Wladimir Iwanowitsch Woronin

aus Wikipedia, der freien Enzyklopädie
Zur Navigation springen Zur Suche springen
Wladimir Iwanowitsch Woronin (1934)

Wladimir Iwanowitsch Woronin (russisch Владимир Иванович Воронин; * 17. Oktoberjul. / 29. Oktober 1890greg. im Dorf Sumski Possad, Ujesd Kem; † 18. Oktober 1952 in Dikson) war ein russisch-sowjetischer Kapitän und Polarforscher.[1][2]

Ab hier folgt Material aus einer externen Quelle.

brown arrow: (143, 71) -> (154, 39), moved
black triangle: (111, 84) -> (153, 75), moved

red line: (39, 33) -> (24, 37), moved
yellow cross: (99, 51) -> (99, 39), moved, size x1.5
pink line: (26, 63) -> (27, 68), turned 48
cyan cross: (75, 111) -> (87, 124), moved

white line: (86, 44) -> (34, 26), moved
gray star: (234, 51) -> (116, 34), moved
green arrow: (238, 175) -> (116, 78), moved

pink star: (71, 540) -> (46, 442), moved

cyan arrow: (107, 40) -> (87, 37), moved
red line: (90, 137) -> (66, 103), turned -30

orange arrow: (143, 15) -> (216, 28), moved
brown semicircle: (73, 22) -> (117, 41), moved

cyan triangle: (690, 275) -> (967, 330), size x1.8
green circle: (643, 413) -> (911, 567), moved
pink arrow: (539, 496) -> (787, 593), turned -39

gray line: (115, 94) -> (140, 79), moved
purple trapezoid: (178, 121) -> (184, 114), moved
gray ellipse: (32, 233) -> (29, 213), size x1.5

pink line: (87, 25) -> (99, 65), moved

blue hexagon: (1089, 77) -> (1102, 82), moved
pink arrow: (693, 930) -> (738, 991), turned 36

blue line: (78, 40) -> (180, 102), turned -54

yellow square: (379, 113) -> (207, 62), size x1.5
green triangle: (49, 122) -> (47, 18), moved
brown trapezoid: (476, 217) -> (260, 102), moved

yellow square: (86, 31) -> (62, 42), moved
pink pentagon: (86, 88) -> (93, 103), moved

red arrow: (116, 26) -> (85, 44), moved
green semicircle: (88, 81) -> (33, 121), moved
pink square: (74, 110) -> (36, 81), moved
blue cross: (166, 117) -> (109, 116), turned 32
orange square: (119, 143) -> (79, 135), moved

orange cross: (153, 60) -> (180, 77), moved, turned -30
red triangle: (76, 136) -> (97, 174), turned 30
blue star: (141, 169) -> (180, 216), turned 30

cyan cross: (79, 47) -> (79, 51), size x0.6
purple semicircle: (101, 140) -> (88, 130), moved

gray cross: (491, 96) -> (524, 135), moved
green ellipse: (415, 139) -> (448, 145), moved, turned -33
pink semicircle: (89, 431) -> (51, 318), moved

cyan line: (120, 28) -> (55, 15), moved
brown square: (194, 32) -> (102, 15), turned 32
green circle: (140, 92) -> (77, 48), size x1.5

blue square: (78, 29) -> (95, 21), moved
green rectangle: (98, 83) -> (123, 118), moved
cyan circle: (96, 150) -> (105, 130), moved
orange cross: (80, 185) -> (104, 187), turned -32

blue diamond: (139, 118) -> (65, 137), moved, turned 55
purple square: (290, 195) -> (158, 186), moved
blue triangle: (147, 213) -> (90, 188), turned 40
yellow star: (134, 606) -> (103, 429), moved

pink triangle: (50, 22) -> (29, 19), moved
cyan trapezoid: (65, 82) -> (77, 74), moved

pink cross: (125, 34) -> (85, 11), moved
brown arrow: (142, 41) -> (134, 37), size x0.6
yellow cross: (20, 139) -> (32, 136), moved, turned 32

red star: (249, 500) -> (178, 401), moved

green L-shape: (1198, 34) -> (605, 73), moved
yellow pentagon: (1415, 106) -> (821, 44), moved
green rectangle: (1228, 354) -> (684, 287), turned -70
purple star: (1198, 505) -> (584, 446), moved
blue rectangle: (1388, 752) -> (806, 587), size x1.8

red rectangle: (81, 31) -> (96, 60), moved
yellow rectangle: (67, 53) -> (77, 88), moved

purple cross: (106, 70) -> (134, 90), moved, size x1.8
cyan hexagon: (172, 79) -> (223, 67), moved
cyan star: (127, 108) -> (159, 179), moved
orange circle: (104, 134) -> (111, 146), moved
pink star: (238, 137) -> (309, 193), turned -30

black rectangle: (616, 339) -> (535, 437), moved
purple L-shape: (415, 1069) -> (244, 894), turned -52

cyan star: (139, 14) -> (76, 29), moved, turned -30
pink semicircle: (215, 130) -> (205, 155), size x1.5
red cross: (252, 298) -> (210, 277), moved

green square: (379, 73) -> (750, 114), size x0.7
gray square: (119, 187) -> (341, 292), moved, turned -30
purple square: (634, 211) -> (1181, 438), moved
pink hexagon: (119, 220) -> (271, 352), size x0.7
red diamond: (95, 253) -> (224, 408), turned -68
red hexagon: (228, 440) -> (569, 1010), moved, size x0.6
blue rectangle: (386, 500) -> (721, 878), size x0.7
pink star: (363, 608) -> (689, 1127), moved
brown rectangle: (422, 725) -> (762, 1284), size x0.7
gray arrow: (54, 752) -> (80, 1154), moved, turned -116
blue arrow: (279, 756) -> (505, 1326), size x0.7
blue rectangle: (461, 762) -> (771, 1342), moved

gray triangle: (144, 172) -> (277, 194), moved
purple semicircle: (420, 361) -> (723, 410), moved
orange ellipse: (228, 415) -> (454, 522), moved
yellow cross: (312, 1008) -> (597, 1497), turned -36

Leben[Bearbeiten | Quelltext bearbeiten]

Woronin stammte aus einer alten Seefahrerfamilie. Sein Onkel 2. Grades Fjodor Woronin war an der Rettung der Österreichisch-Ungarischen Nordpolexpedition unter dem Kommando Carl Weyprechts und Julius von Payers 1874 beteiligt.[3]

Im Alter von 8 Jahren wurde Woronin Schiffsjunge auf einem Fischerei-Segelboot an der Murmanküste.[4][5] Ab dem Alter von 11 Jahren fuhr er auf Segelschiffen. Dann wurde er Matrose auf einem Dampfschiff.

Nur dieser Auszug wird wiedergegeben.